When you shop for seafood, you want to make smart choices—both for your family and for the environment. For fish to be considered sustainable, it must be caught or farmed in a way that doesn't harm the environment and in which fish can thrive in the future. If you're unsure which types of seafood meet this criteria (and which don't), you're not alone.

The Environmental Impact of Seafood

The world's 4.6 million fishing boats use many catch methods, some better for the environment, others more damaging. However, most seafood comes from fish farming, called aquaculture, and there are many ways to farm fish.

In the fishing industry, most of the planet-warming emissions come from fuel. One study found that fishing boat fuel causes 4 percent of the total greenhouse gas emissions from global food production. Aquaculture's emissions come from different sources, including producing feed for fish, aerating water, fish waste, and transportation. Though it isn't as emission-free as one might think, farmed fish has a smaller carbon footprint than livestock (like cows or pigs).

Transportation of both wild and farmed fish contributes to climate change in a big way. Whether shipped by truck, boat, or plane, moving fish burns fuel, creating carbon emissions. Overnighting fish via plane creates the most—one reason that fresh wild fish isn't always better than farmed fish for the planet. Wild Alaskan salmon flown from the Yukon River spurs climate change far more than locally farmed catfish, or regional oysters plucked from seabeds where they pretty much grow on their own.

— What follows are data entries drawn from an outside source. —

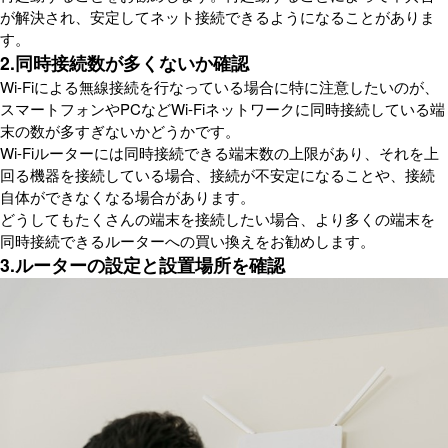
が解決され、安定してネット接続できるようになることがありま
す。
2.同時接続数が多くないか確認
Wi-Fiによる無線接続を行なっている場合に特に注意したいのが、
スマートフォンやPCなどWi-Fiネットワークに同時接続している端
末の数が多すぎないかどうかです。
Wi-Fiルーターには同時接続できる端末数の上限があり、それを上
回る機器を接続している場合、接続が不安定になることや、接続
自体ができなくなる場合があります。
どうしてもたくさんの端末を接続したい場合、より多くの端末を
同時接続できるルーターへの買い換えをお勧めします。
3.ルーターの設定と設置場所を確認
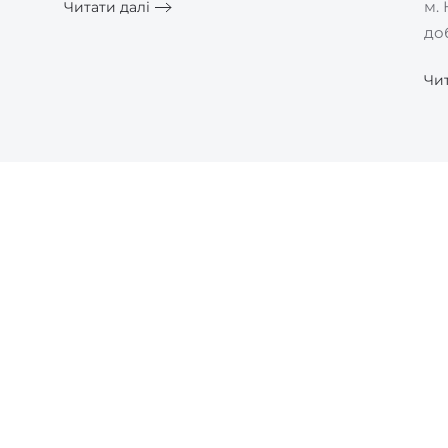
м. 
Читати далі
до
Чит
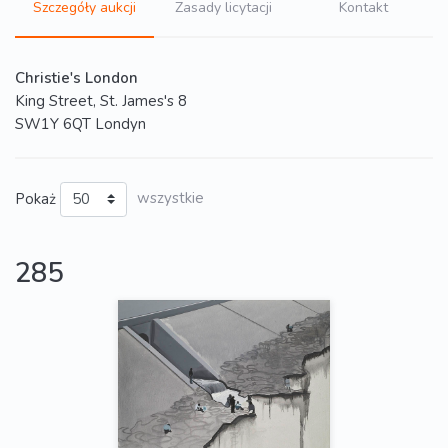
Szczegóły aukcji
Zasady licytacji
Kontakt
Christie's London
King Street, St. James's 8
SW1Y 6QT Londyn
Pokaż
wszystkie
285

By 2030, aquaculture is projected to provide nearly two-thirds of the global seafood diet. The U.S. is the world's largest exporter of fish, meaning much of our added farm fish will be shipped across borders. The potential for emissions is set to grow with time—just as it will in so many other sectors of our food economy.

Shopping for Sustainable Seafood

The biggest obstacle to eating sustainable seafood—meaning eating fish in a way that maintains wild populations and preserves the environment—is knowledge. Understanding which fish are sustainable isn't easy. Monterey Bay Aquarium's Seafood Watch offers an extensive online guide with over 2,000 recommendations for most of the seafood you can buy in the U.S. There's also an interactive tool that lets you explore the climate footprint of various seafood, making it easier to eat like a climatarian.

Exploring the guide offers some surprising statistics. For example, not all oysters are perfectly sustainable, some farmed shrimp should be avoided, and wild bluefin tuna has been fished down to some 3 percent of its original populations.

According to Seafood Watch, one way to preserve the environment is to shop the frozen food aisle. Frozen seafood, most of all flash-frozen seafood, has the potential to be as tasty as fresh, and the carbon footprint can be lower because it doesn't need to be shipped to you as fast, meaning lower-impact shipping methods can be used. "It is a great way to control your carbon footprint and a great way to control the quality of the fish," says Ryan Bigelow, senior program manager for Seafood Watch.

While Seafood Watch's guides are more focused on the sustainability of local environments and fish populations, these key into climate change. If we drag weighted nets across the ocean floor, destroying reefs and bottom-dwelling species, and if we fish species to commercial extinction, then we have thrown our planet even further out of balance. This is the kind of thing that can be destabilizing for climate. In the face of a changing seafood industry, it's nice to have such a trusty resource on which to rely.